Dataset excerpts START

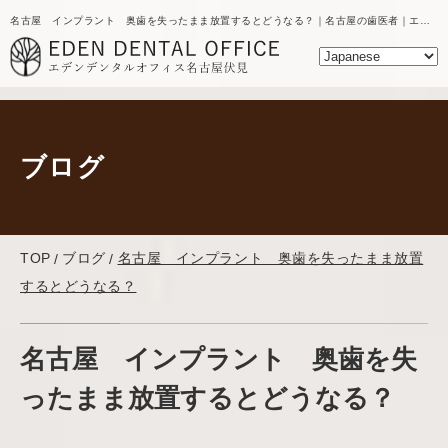
名古屋 インプラント 奥歯を失ったまま放置するとどうなる？｜名古屋の歯医者｜エデンデンタルオフィスのブログ
ブログ
TOP
ブログ
名古屋 インプラント 奥歯を失ったまま放置
するとどうなる？
名古屋 インプラント 奥歯を失
ったまま放置するとどうなる？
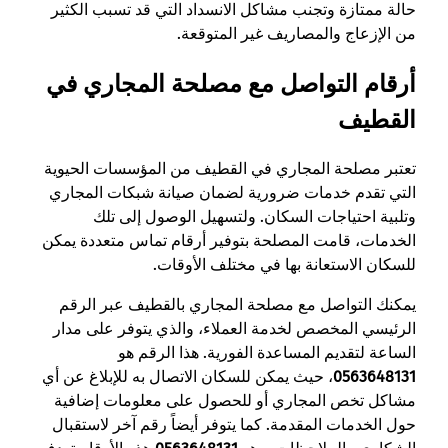
حالة ممتازة وتجنب مشاكل الانسداد التي قد تسبب الكثير
من الإزعاج والمصاريف غير المتوقعة.
أرقام التواصل مع مصلحة المجاري في
القطيف
تعتبر مصلحة المجاري في القطيف من المؤسسات الحيوية
التي تقدم خدمات ضرورية لضمان صيانة شبكات المجاري
وتلبية احتياجات السكان. ولتسهيل الوصول إلى تلك
الخدمات، قامت المصلحة بتوفير أرقام تماس متعددة يمكن
للسكان الاستعانة بها في مختلف الأوقات.
يمكنك التواصل مع مصلحة المجاري بالقطيف عبر الرقم
الرئيسي المخصص لخدمة العملاء، والذي يتوفر على مدار
الساعة لتقديم المساعدة الفورية. هذا الرقم هو
0563648131
، حيث يمكن للسكان الاتصال به للإبلاغ عن أي
مشاكل تخص المجاري أو للحصول على معلومات إضافية
حول الخدمات المقدمة. كما يتوفر أيضاً رقم آخر لاستقبال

Dataset excerpts END

> Problem details
The records above must be output exactly, except for their pictures.

> Solution for this task
名古屋 インプラント 奥歯を失ったまま放置するとどうなる？｜名古屋の歯医者｜エデンデンタルオフィスのブログ
ブログ
TOP
ブログ
名古屋 インプラント 奥歯を失ったまま放置
するとどうなる？
名古屋 インプラント 奥歯を失
ったまま放置するとどうなる？
حالة ممتازة وتجنب مشاكل الانسداد التي قد تسبب الكثير
من الإزعاج والمصاريف غير المتوقعة.
أرقام التواصل مع مصلحة المجاري في
القطيف
تعتبر مصلحة المجاري في القطيف من المؤسسات الحيوية
التي تقدم خدمات ضرورية لضمان صيانة شبكات المجاري
وتلبية احتياجات السكان. ولتسهيل الوصول إلى تلك
الخدمات، قامت المصلحة بتوفير أرقام تماس متعددة يمكن
للسكان الاستعانة بها في مختلف الأوقات.
يمكنك التواصل مع مصلحة المجاري بالقطيف عبر الرقم
الرئيسي المخصص لخدمة العملاء، والذي يتوفر على مدار
الساعة لتقديم المساعدة الفورية. هذا الرقم هو
0563648131
، حيث يمكن للسكان الاتصال به للإبلاغ عن أي
مشاكل تخص المجاري أو للحصول على معلومات إضافية
حول الخدمات المقدمة. كما يتوفر أيضاً رقم آخر لاستقبال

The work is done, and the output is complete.